Ah qu'il tombe bien ce «méga contrat» de 34 milliards d'euros décroché par DCNS pour la construction de 12 sous-marins australiens… A l'heure où l'exécutif martèle l'idée que ça «va mieux» et qu'il faut «être fier de la France», voilà un secteur - la vente d'armes - où le gouvernement socialiste excelle depuis quatre ans. En 2015, 16 milliards d'euros de contrats ont été signés, soit - déjà - le double de ce qui avait été paraphé l'année d'avant. Pour fêter cette signature, François Hollande a bousculé son agenda mardi pour se rendre au siège de DCNS à Paris et vanté le motif d'«espoir» de cette vente. D'autant que ce coup-ci, contrairement à d'autres contrats récents, «ça fait plaisir de vendre à un pays qui n'est pas une dictature», souligne François Heisbourg, conseiller spécial de la Fondation pour la recherche stratégique.
«Discrétion». «C'est une reconnaissance de la puissance de la France, de sa dimension mondiale, a claironné le ministre de la Défense, Jean-Yves Le Drian, devant les députés. C'est la victoire d'une méthode, la discrétion d'abord.» «Contrairement à Sarkozy, Le Drian annonce les bonnes nouvelles après l'accord de principe et non avant, ironise le député PS du Morbihan, Gwendal Rouillard, proche de Le Drian. C'est son côté taiseux breton, et ça nous va bien.» Cette «méthode» Le Drian a été choisie par Hollande avant même son élection, demandant à cet ami fidèle de se préparer à exercer à l'hôtel de Brienne. En 2013, la création, sous son autorité, d'un comité ministériel des exportations de Défense (Comed) a permis aussi de mettre administration centrale et dirigeants industriels autour d'une même table pour le bien de l'armement made in France. Le Drian répète aussi régulièrement qu'il n'est pas là pour «discuter du détail des contrats et des prix». «Mon rôle, c'est le partenariat stratégique avec les pays alliés, ce qui suppose d'aller voir très souvent leurs dirigeants», expliquait-il en 2015 à Libération. François Hollande a gentiment plaisanté mardi sur le sujet lors de son allocution au siège de DCNS : «Il n'a pas ménagé sa peine. Il est tout le temps en voyage, et c'est pour la bonne cause.»

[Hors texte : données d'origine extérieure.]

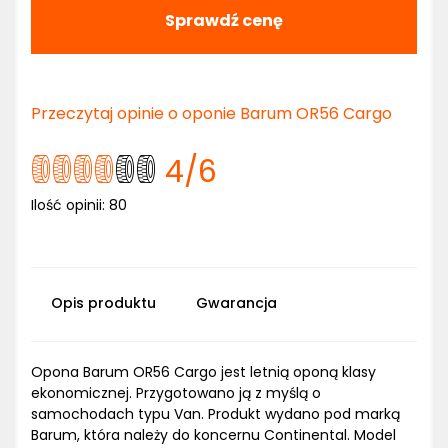
Sprawdź cenę
Przeczytaj opinie o oponie Barum OR56 Cargo
4
/6
Ilość opinii:
80
Opis produktu
Gwarancja
Opona Barum OR56 Cargo jest letnią oponą klasy
ekonomicznej. Przygotowano ją z myślą o
samochodach typu Van. Produkt wydano pod marką
Barum, która należy do koncernu Continental. Model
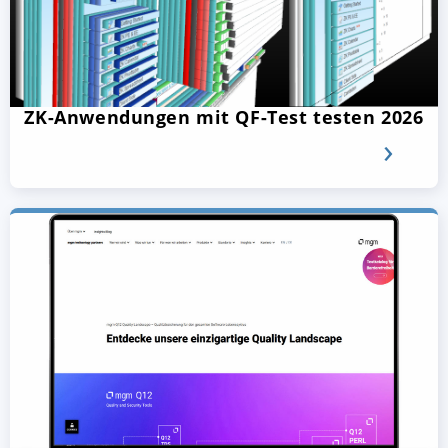
ZK-Anwendungen mit QF-Test testen 2026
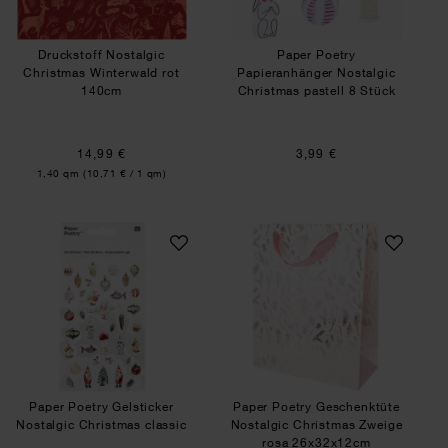
Druckstoff Nostalgic
Paper Poetry
Christmas Winterwald rot
Papieranhänger Nostalgic
140cm
Christmas pastell 8 Stück
14,99 €
3,99 €
Inhalt:
1,40 qm
(10,71 € / 1 qm)
Paper Poetry Gelsticker Nostalgic Christmas cla
Paper Poetry Ges
Paper Poetry Gelsticker
Paper Poetry Geschenktüte
Nostalgic Christmas classic
Nostalgic Christmas Zweige
rosa 26x32x12cm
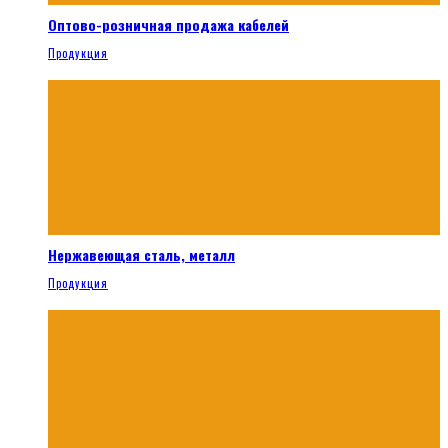
Оптово-розничная продажа кабелей
Продукция
Нержавеющая сталь, металл
Продукция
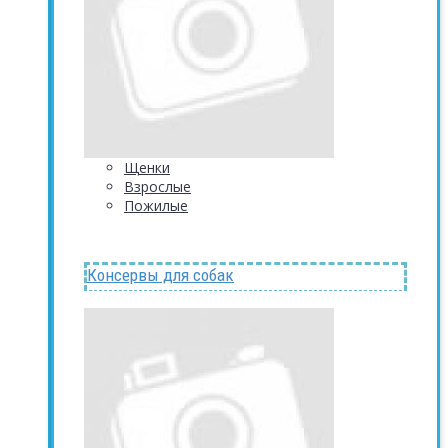
Щенки
Взрослые
Пожилые
Консервы для собак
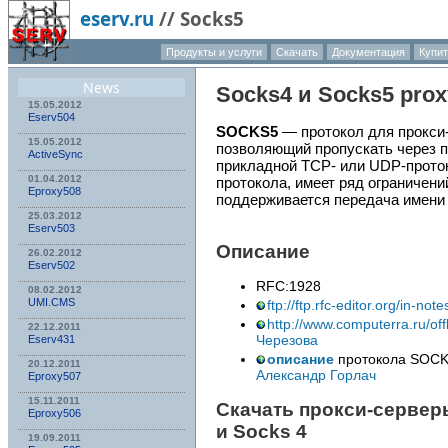
eserv.ru
//
Socks5
Продукты и услуги
Скачать
Документация
Купит
О компа
News
Socks4 и Socks5 prox
15.05.2012
Eserv504
SOCKS5
— протокол для прокси
15.05.2012
позволяющий пропускать через п
ActiveSync
прикладной TCP- или UDP-прото
01.04.2012
протокола, имеет ряд ограничени
Eproxy508
поддерживается передача имени 
25.03.2012
Eserv503
Описание
26.02.2012
Eserv502
RFC:1928
08.02.2012
UMI.CMS
ftp://ftp.rfc-editor.org/in-not
http://www.computerra.ru/of
22.12.2011
Черезова
Eserv431
описание
протокола SOCKS
20.12.2011
Александр Горлач
Eproxy507
15.11.2011
Скачать прокси-сервер
Eproxy506
и Socks 4
19.09.2011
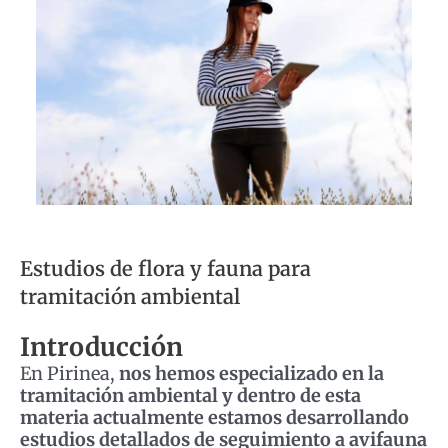
Estudios de flora y fauna para
tramitación ambiental
Introducción
En Pirinea,
nos hemos especializado en la
tramitación ambiental y dentro de esta
materia actualmente estamos desarrollando
estudios detallados de seguimiento a avifauna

Et ça marche : 6,3 milliards d’euros pour 24 avions Rafale au Qatar ; plus de 6 milliards venus d’Egypte pour 24 Rafale, une frégate multimissions et les deux Mistral que la France a refusé de livrer à la Russie, pour cause d’invasion de l’Ukraine ; 2,2 milliards, de fourniture d’armements pour le Liban ; 3 milliards pour 50 hélicoptères Caracal pour la Pologne…
«Cocardiers». Mais même s'il s'agit ce coup-ci de renouveler la flotte sous-marine australienne, certains, à gauche, s'interrogent sur ce concert de félicitations à chaque fois que la France vend des machines de guerre. «Si, maintenant, notre seul savoir-faire industriel devient la vente d'instruments de mort, c'est quand même problématique, regrette la députée verte Danielle Auroi, membre de la commission de la défense à l'Assemblée. Je préférerais que nos dirigeants soient plus cocardiers et efficaces en matière d'énergies renouvelables.» «Que les critiques se fassent lorsqu'il s'agit de pays comme l'Egypte, concernant les droits de l'homme, c'est normal, et elles sont d'ailleurs répercutées par le Président, défend Gwendal Rouillard. Mais si nous choisissons d'avoir des relations diplomatiques et des partenariats stratégiques avec ces pays, alors il nous faut assumer l'ensemble de cette politique.»